After some standard sentences, we get back to gold with the saying that, “No encounter ever plays out the same, and no two gamers will play the game the same way.”  The first bit is true, but I must apply an asterisk to that.  While the game does have different select models for enemies, and some differing monologues, there are going to be several encounters where you sneak up on somebody, and shoot them in the back with 00 Buck.  Being different in every encounter implies that the game lacks any focus and is unpredictable, and people like to stay with things that they can comprehend.  Also, this game is pretty damn easy to get into for any “gamer” since the developers never intended to use this game to introduce many people into games, nor did they ever foreshadowed the word gamer being used as a derogatory term.  “No two gamers will play the game the same way.”  How can you guarantee that?  Two people can play the game while powering through it, absorbing anything they trip over, because they set the game on easy.  Or that two people won’t end up playing on Hard while sneaking around, carefully gathering every bullet and first aid kit they run across.

Moving onto the captioned images, here is the brilliant writing that was inscribed: “Explore an incredible and unique art deco world hidden deep under the ocean.”  While yes, I did explore a good section of the city of Rapture by entering bathrooms and photographing the turrets, but one should never call their own work “unique”.  Uniqueness is something temporary, the first military shooter was unique for its time, same with the idea of video games in general, but after people take bits and pieces of every game they ever encounter, you cannot say that any idea that ever festered was completely unique.

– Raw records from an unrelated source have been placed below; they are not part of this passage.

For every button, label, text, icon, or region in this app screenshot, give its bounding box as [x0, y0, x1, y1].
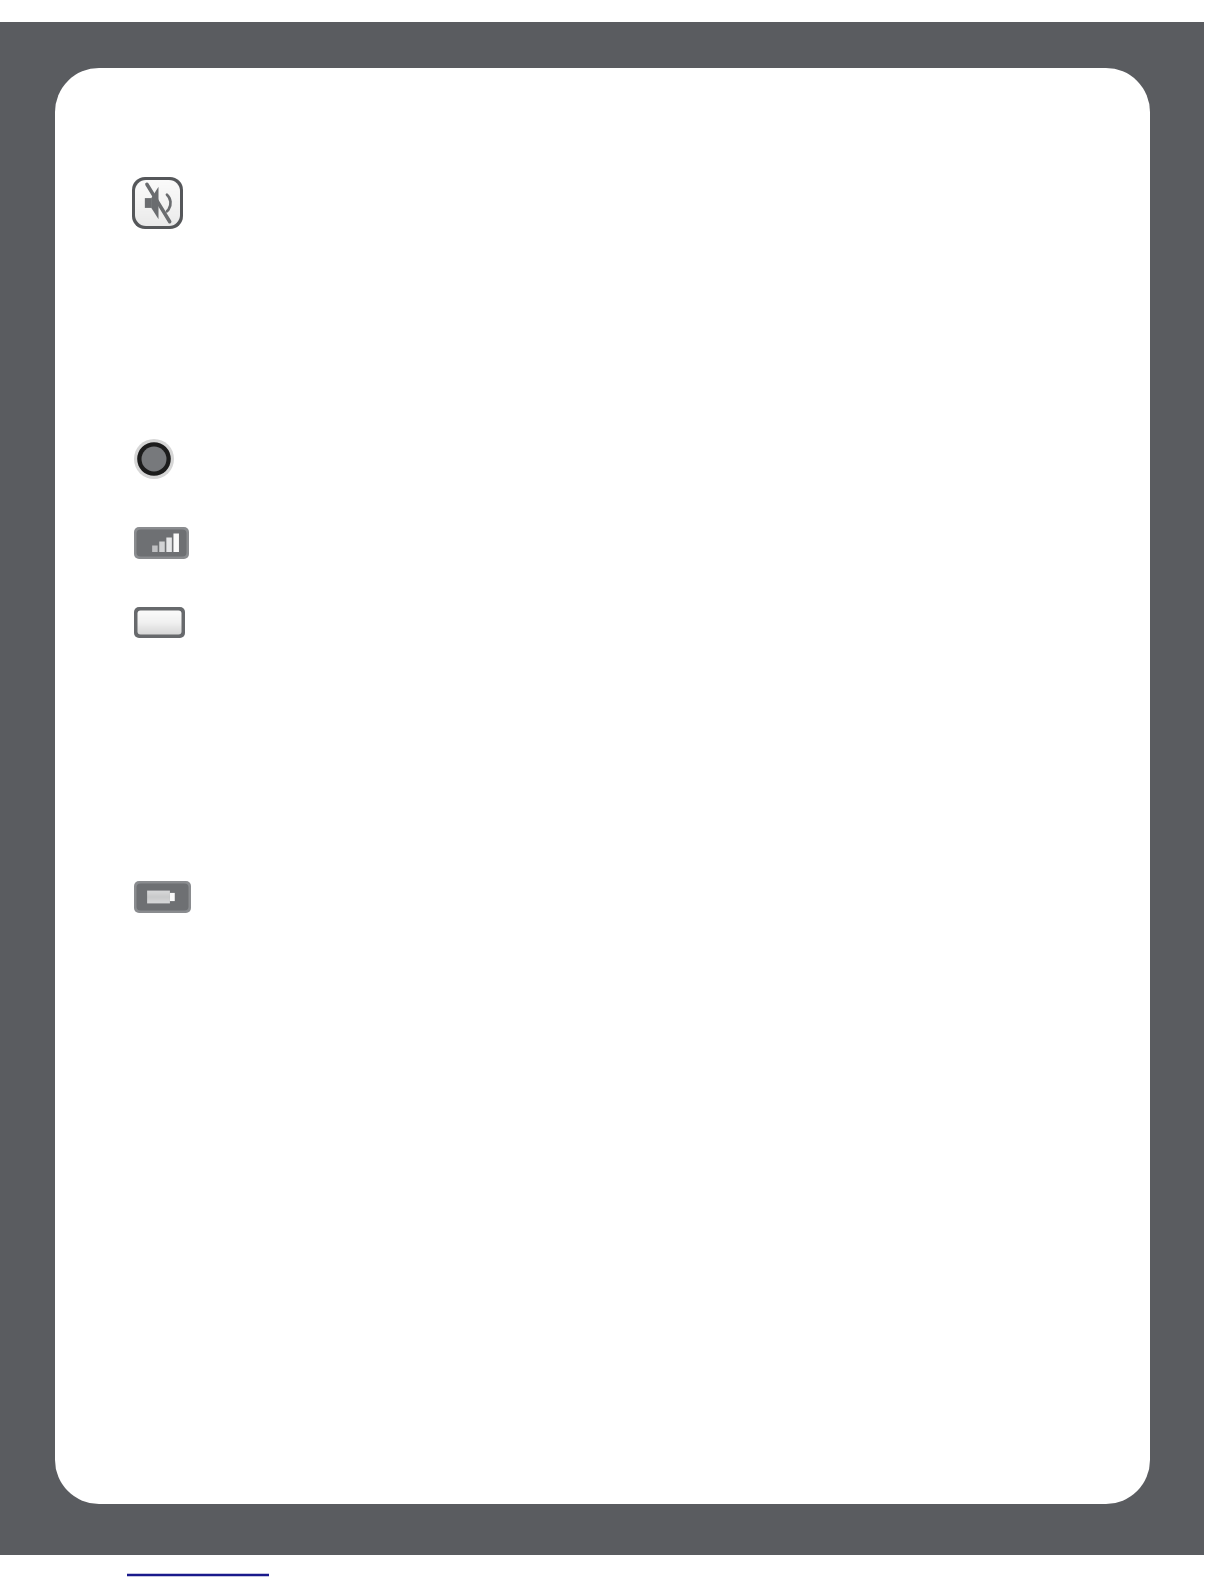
button[interactable]: Signal strength	[134, 527, 189, 559]
button[interactable]: Status indicator	[134, 439, 174, 479]
button[interactable]: Indicator	[134, 607, 185, 638]
button[interactable]: Mute sound	[132, 177, 183, 229]
button[interactable]: Link	[127, 1566, 269, 1580]
button[interactable]: Battery level	[134, 881, 191, 913]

 ”Turn everything into a weapon: the environment, your body, fire and water, and even your worst enemies.”  While the environmental weapon idea is used by spilled oil and water, it implies that you can use the actual city to your advantage.  This game is also first person, so how would you use yourself as a weapon?  Other than the electrical burst that you can have fire out of your body whenever you get hit in the face with a wrench.  And if that is what they are referencing, then that is like calling Batman: Arkham Asylum a Psychological Horror Experience, because of the scarecrow sections.  Same with the mentioning of worst enemies, which I assume are referencing the Big Daddies, who you can turn into followers for a bit, but they are passive unless you hit them, so they might mean the turrets and cameras.  But while you can indeed hack those, and the RPG turrets are my worst threat, but then why are they being so vague with that?

“Hack devices and systems, upgrade your weapons and craft new ammo variants.”  Hacking in a video game is not really a selling point, especially when you consider how many people, not myself, disliked the hacking in general, because it is a timed puzzle game.  Upgrading weapons tells us nothing about the game, and the upgrades seem pretty token to me, so why even mention them, when nearly every FPS this generation has had them?  And the new ammo variants?  That would be fine, except for how it was not introduced until 10 hours in.

Well… That was a thing! The actual review will be up tomorrow.